## Directions:
For the entries below, print exactly the lines between the line holding "further research into understanding how" and the line holding "https://www.focuscapitalpartners.ie", inclusive, and nothing else.

Transcribed page contents

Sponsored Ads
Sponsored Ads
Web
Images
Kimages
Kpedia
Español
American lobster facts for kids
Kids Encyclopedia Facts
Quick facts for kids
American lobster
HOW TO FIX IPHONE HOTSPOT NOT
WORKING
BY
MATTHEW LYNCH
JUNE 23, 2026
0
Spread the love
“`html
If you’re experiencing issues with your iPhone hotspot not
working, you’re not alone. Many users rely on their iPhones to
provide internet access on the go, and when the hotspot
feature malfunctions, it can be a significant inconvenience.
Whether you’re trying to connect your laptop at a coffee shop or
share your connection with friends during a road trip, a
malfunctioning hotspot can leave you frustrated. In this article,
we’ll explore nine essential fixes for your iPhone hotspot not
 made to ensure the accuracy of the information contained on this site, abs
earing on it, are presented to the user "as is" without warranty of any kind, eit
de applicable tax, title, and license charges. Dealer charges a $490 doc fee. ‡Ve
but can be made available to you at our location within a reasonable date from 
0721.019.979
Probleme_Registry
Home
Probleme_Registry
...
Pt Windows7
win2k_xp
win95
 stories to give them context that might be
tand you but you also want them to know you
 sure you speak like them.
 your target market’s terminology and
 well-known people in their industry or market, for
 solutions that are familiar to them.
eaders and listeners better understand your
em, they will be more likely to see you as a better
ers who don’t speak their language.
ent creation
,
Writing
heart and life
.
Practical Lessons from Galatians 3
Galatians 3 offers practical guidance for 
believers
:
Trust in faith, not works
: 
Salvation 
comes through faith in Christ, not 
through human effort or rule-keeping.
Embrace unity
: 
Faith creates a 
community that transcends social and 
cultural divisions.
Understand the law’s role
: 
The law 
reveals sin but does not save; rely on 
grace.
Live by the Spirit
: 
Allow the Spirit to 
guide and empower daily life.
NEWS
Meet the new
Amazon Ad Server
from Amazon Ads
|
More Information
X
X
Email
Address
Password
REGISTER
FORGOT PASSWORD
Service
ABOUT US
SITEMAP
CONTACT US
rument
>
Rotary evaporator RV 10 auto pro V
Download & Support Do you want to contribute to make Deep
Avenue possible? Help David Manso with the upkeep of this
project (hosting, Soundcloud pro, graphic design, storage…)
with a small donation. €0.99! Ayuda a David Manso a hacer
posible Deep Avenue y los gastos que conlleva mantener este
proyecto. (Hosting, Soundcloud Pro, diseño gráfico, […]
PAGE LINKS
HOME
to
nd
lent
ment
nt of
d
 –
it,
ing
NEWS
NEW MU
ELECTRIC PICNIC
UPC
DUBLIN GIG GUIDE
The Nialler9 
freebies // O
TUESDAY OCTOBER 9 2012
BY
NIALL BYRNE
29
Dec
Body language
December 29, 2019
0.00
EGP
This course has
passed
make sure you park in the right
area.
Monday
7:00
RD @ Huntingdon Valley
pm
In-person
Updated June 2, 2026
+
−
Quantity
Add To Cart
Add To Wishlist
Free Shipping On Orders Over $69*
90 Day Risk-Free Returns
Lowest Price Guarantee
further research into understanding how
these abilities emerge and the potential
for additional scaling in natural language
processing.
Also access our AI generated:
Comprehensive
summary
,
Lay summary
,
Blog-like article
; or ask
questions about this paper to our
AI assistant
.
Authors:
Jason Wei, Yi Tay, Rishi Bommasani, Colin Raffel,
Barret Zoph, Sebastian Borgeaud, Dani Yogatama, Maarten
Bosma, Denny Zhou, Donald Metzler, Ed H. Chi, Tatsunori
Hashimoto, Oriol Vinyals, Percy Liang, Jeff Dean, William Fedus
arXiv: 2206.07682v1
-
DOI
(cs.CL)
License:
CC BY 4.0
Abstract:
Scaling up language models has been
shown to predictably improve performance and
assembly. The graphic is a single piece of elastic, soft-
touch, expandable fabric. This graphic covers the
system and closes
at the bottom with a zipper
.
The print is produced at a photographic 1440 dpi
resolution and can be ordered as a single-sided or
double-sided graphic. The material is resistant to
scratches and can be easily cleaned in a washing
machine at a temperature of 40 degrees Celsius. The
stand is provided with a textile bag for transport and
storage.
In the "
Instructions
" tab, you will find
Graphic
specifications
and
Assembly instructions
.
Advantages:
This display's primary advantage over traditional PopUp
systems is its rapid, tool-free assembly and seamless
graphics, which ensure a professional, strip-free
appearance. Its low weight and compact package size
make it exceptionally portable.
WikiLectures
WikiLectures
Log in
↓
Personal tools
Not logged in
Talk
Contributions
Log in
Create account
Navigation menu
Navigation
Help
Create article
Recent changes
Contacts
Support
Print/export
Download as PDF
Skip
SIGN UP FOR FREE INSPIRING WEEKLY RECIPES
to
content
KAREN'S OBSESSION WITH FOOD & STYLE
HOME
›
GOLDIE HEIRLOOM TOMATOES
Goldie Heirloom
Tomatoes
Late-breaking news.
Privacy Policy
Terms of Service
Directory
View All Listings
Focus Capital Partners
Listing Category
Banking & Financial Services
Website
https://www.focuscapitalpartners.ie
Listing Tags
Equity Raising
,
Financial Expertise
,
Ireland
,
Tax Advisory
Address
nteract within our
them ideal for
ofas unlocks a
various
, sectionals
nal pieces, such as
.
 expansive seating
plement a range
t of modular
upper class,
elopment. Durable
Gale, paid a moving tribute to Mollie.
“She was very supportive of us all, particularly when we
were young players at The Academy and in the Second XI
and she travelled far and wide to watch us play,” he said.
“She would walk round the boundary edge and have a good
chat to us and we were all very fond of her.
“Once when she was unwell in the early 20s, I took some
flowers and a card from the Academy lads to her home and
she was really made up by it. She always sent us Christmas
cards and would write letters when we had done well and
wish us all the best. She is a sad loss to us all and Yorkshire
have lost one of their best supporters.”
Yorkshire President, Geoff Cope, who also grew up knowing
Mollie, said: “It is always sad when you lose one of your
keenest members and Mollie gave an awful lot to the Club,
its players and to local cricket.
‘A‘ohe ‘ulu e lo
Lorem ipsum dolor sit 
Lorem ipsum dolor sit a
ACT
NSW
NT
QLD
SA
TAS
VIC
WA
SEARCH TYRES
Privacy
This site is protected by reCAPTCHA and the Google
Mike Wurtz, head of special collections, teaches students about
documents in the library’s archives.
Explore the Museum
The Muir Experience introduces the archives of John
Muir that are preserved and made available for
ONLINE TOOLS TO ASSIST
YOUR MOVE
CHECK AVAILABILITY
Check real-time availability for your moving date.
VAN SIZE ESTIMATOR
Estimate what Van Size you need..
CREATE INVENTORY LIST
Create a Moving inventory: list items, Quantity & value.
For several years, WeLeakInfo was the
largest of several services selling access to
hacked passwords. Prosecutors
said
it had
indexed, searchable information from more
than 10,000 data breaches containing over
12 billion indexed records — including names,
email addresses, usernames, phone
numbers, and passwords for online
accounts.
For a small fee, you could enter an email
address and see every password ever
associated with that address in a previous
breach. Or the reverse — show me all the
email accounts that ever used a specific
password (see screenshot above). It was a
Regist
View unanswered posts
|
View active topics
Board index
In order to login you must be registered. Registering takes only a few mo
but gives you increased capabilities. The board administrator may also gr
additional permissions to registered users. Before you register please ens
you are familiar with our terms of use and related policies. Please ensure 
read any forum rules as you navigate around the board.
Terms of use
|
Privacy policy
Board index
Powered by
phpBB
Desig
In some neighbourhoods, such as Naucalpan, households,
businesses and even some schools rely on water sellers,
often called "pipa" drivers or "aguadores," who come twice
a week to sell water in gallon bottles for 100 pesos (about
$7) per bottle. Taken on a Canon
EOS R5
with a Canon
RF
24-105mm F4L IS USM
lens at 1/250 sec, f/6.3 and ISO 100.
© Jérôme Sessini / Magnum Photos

## Exercise output:
further research into understanding how
these abilities emerge and the potential
for additional scaling in natural language
processing.
Also access our AI generated:
Comprehensive
summary
,
Lay summary
,
Blog-like article
; or ask
questions about this paper to our
AI assistant
.
Authors:
Jason Wei, Yi Tay, Rishi Bommasani, Colin Raffel,
Barret Zoph, Sebastian Borgeaud, Dani Yogatama, Maarten
Bosma, Denny Zhou, Donald Metzler, Ed H. Chi, Tatsunori
Hashimoto, Oriol Vinyals, Percy Liang, Jeff Dean, William Fedus
arXiv: 2206.07682v1
-
DOI
(cs.CL)
License:
CC BY 4.0
Abstract:
Scaling up language models has been
shown to predictably improve performance and
assembly. The graphic is a single piece of elastic, soft-
touch, expandable fabric. This graphic covers the
system and closes
at the bottom with a zipper
.
The print is produced at a photographic 1440 dpi
resolution and can be ordered as a single-sided or
double-sided graphic. The material is resistant to
scratches and can be easily cleaned in a washing
machine at a temperature of 40 degrees Celsius. The
stand is provided with a textile bag for transport and
storage.
In the "
Instructions
" tab, you will find
Graphic
specifications
and
Assembly instructions
.
Advantages:
This display's primary advantage over traditional PopUp
systems is its rapid, tool-free assembly and seamless
graphics, which ensure a professional, strip-free
appearance. Its low weight and compact package size
make it exceptionally portable.
WikiLectures
WikiLectures
Log in
↓
Personal tools
Not logged in
Talk
Contributions
Log in
Create account
Navigation menu
Navigation
Help
Create article
Recent changes
Contacts
Support
Print/export
Download as PDF
Skip
SIGN UP FOR FREE INSPIRING WEEKLY RECIPES
to
content
KAREN'S OBSESSION WITH FOOD & STYLE
HOME
›
GOLDIE HEIRLOOM TOMATOES
Goldie Heirloom
Tomatoes
Late-breaking news.
Privacy Policy
Terms of Service
Directory
View All Listings
Focus Capital Partners
Listing Category
Banking & Financial Services
Website
https://www.focuscapitalpartners.ie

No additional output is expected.